*** Opening of Records shown ***

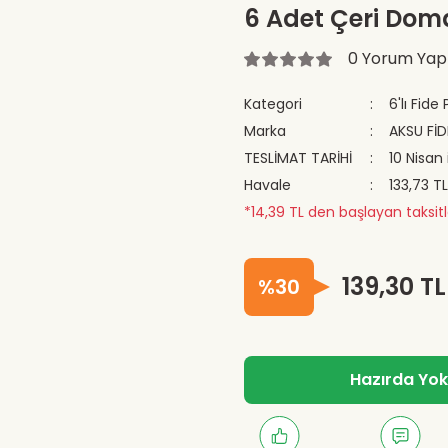
6 Adet Çeri Doma
0 Yorum Yap
Kategori
6'lı Fide
Marka
AKSU FİD
TESLİMAT TARİHİ
10 Nisan 
Havale
133,73 T
*14,39 TL den başlayan taksitl
139,30 TL
%30
Hazırda Yok -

*** Close of Records shown ***

Exercise brief
What you return must match the entries above exactly, apart from the pictures, which are left out.

Answer space
6 Adet Çeri Doma
0 Yorum Yap
Kategori
6'lı Fide
Marka
AKSU FİD
TESLİMAT TARİHİ
10 Nisan 
Havale
133,73 T
*14,39 TL den başlayan taksitl
139,30 TL
%30
Hazırda Yok -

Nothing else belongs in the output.